To learn more about our ministry team: www.awidowsmight.org

To read other articles with a similar theme:

Unexplainable Joy

Though you have not seen him, you love him. Though you do not now see him, you believe in him and rejoice with joy that is inexpressible and filled with glory,

1 Peter 1:8

How do I explain unexplainable joy?

It eases my pain.

It gives me strength to walk away every time something tries to take the place of God in my life.

Like when He gave me strength to say no to an insincere suitor. I felt a thousand angels trumpeting their horns as I chose genuine goodness over this man’s looks and prestige.

And when I closed the web browser before spending over my budget on designer clothes. At that moment I felt Him place on me a joyful royal robe. It was a peace more satisfying than any temporary buzz of the world’s acceptance.

Do know you can’t grab that joy yourself? When He decides to give it to you, He readies you for it.

It starts when you turn away from what the world has to offer and turn to Him for what He has to offer. Giving up the guy or the dress humbled my heart, making it ready to receive what the Scripture had to offer–a reminder that everything will be made right.

All of it. He’ll mend every broken heart, deal with every wrong and expose every lie.

Even my own.

Because I’m included in it all. When a friend lets me down, I forgive because He forgave me when I let Him down.

He will fix it all, heal it all, make it all whole. Knowing that brings me joy, and I need do nothing but rest in this unexplainable joy.

That joy didn’t just land in my heart. The Lord had to show it to me, and I had to accept it.

Years ago, even before I lost my husband, there was a time when I suffered a huge set back in life. My first husband was abandoning our marriage just as I was feeling pressure at work due to a corporate merger I had no control over. I felt shocked that my life had been flipped on its head.  Desperation set in as soon as the shock wore off. All I could ask was why me?

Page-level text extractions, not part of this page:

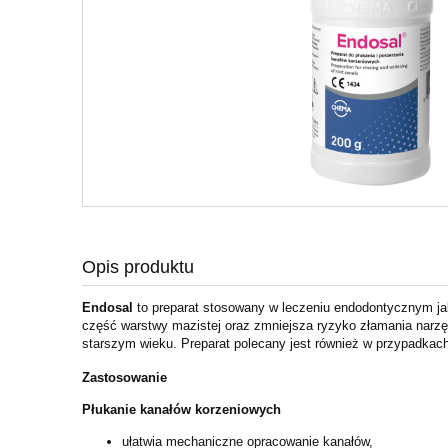
Opis produktu
Endosal
to preparat stosowany w leczeniu endodontycznym j
część warstwy mazistej oraz zmniejsza ryzyko złamania narz
starszym wieku. Preparat polecany jest również w przypadkach 
Zastosowanie
Płukanie kanałów korzeniowych
ułatwia mechaniczne opracowanie kanałów,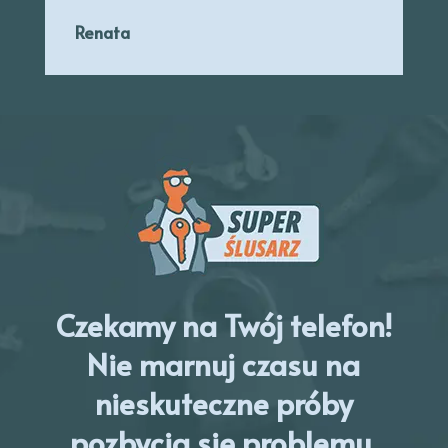
Renata
Czekamy na Twój telefon!
Nie marnuj czasu na
nieskuteczne próby
pozbycia się problemu.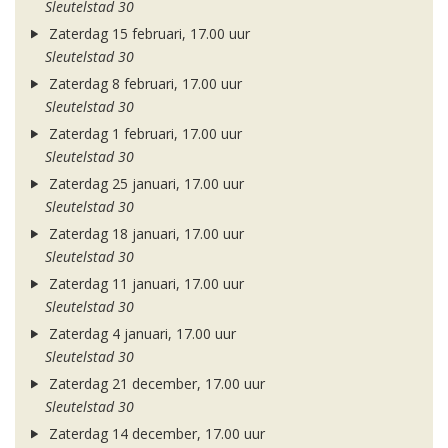
Sleutelstad 30
Zaterdag 15 februari, 17.00 uur
Sleutelstad 30
Zaterdag 8 februari, 17.00 uur
Sleutelstad 30
Zaterdag 1 februari, 17.00 uur
Sleutelstad 30
Zaterdag 25 januari, 17.00 uur
Sleutelstad 30
Zaterdag 18 januari, 17.00 uur
Sleutelstad 30
Zaterdag 11 januari, 17.00 uur
Sleutelstad 30
Zaterdag 4 januari, 17.00 uur
Sleutelstad 30
Zaterdag 21 december, 17.00 uur
Sleutelstad 30
Zaterdag 14 december, 17.00 uur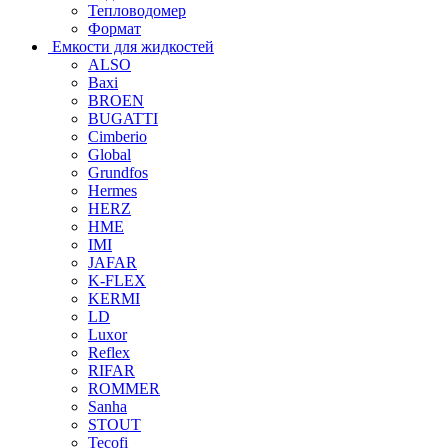
Тепловодомер
Формат
Емкости для жидкостей
ALSO
Baxi
BROEN
BUGATTI
Cimberio
Global
Grundfos
Hermes
HERZ
HME
IMI
JAFAR
K-FLEX
KERMI
LD
Luxor
Reflex
RIFAR
ROMMER
Sanha
STOUT
Tecofi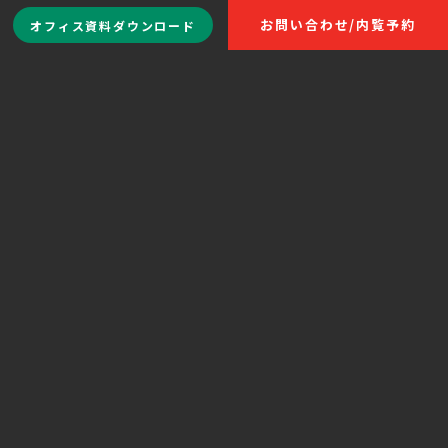
お問い合わせ
/
内覧予約
オフィス資料
ダウンロード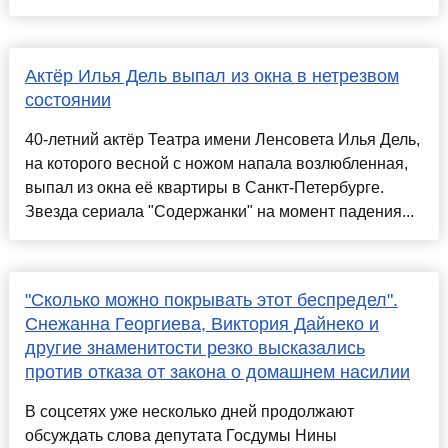
Актёр Илья Дель выпал из окна в нетрезвом
состоянии
40-летний актёр Театра имени Ленсовета Илья Дель,
на которого весной с ножом напала возлюбленная,
выпал из окна её квартиры в Санкт-Петербурге.
Звезда сериала "Содержанки" на момент падения...
"Сколько можно покрывать этот беспредел".
Снежанна Георгиева, Виктория Дайнеко и
другие знаменитости резко высказались
против отказа от закона о домашнем насилии
В соцсетях уже несколько дней продолжают
обсуждать слова депутата Госдумы Нины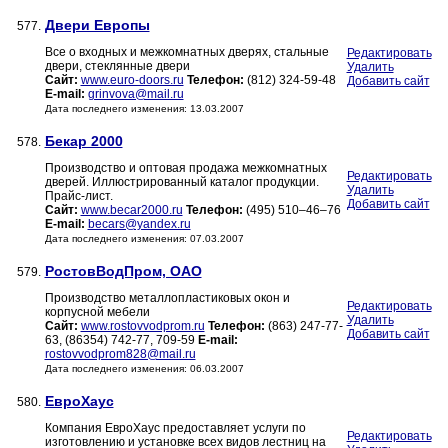
Двери Европы
577.
Все о входных и межкомнатных дверях, стальные
Редактировать
двери, стеклянные двери
Удалить
Сайт:
www.euro-doors.ru
Телефон:
(812) 324-59-48
Добавить сайт
E-mail:
grinvova@mail.ru
Дата последнего изменения: 13.03.2007
Бекар 2000
578.
Производство и оптовая продажа межкомнатных
Редактировать
дверей. Иллюстрированный каталог продукции.
Удалить
Прайс-лист.
Добавить сайт
Сайт:
www.becar2000.ru
Телефон:
(495) 510–46–76
E-mail:
becars@yandex.ru
Дата последнего изменения: 07.03.2007
РостовВодПром, ОАО
579.
Производство металлопластиковых окон и
Редактировать
корпусной мебели
Удалить
Сайт:
www.rostovvodprom.ru
Телефон:
(863) 247-77-
Добавить сайт
63, (86354) 742-77, 709-59
E-mail:
rostovvodprom828@mail.ru
Дата последнего изменения: 06.03.2007
ЕвроХаус
580.
Компания ЕвроХаус предоставляет услуги по
Редактировать
изготовлению и установке всех видов лестниц на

Others tried to share their stories of trusting God and feeling joy, but I wouldn’t listen. I thought, who wants to be one of those downtrodden people who had to ask for God’s comfort? I didn’t want comfort!  I wanted my old life back—the security and prestige.

I bumped and jostled through my self pity until it started to occur to me that sitting in self-pity for too long was everything but obedient to God, and wanting everything my way, the way it was before, was not accepting God’s will, and that was sin. Eventually my pride fell way, and I surrendered my self-pity, replacing it with hope. There had to be something better waiting out there than my old life.  With a new anticipation in my heart, I finally said it: “Give me what You have, Jesus—I WANT IT!”

Are you worn down by your loss?  Have you mourned for so long you don’t remember what it felt like to feel joy in your heart?  Can you reach back to that time as a child when you felt joy in your heart?

Do you want that now?

Then throw open your heart to Him.  Humble yourself.  Take what you’ve been using to replace God in your life and give it to Him. Let Him give you unexplainable joy.

Sometimes you feel like everything has been taken away from you. Maybe for you the word “everything” is reality. Maybe when you lost your husband, you also lost financial security, social networks and the leadership you needed for decision-making.

If you’ve lost what feels like everything, make HIM your everything!

In reality, He IS everything.  You can’t escape Him. You can only shrug Him off, and that hurts no one but you.

He wipes your tears. He can even find a way for your bills to be paid. He can bring you that fellowship when you need it.

And you need it. So ask for it.

That unexplainable joy.

Jesus,

If there is a sister out there stuck in her grief and has cried so many tears she doesn’t know how to get herself up, would You give her a peak at Your greatness to a point where she wants more of what she saw and begin demanding that unexplainable joy?  Amen. 


Kit Hinkle is an author and speaker. She was an original writer of A Widow’s Might in 2008, and after four years with that ministry, expanded it and founded A New Season Ministries, Inc. Once the ministry became established, she turned the leadership over, yet continues to contribute articles while she focuses on her finest career as a home school mother to four teen boys–one of them launched in college. She has lived through corporate careers as a chemical engineer and a management consultant, but now enjoys walks on the beach with her chocolate lab.  She loves to sit with another who is walking through her tough road and show that woman Christ. It’s an honor to participate in His kingdom.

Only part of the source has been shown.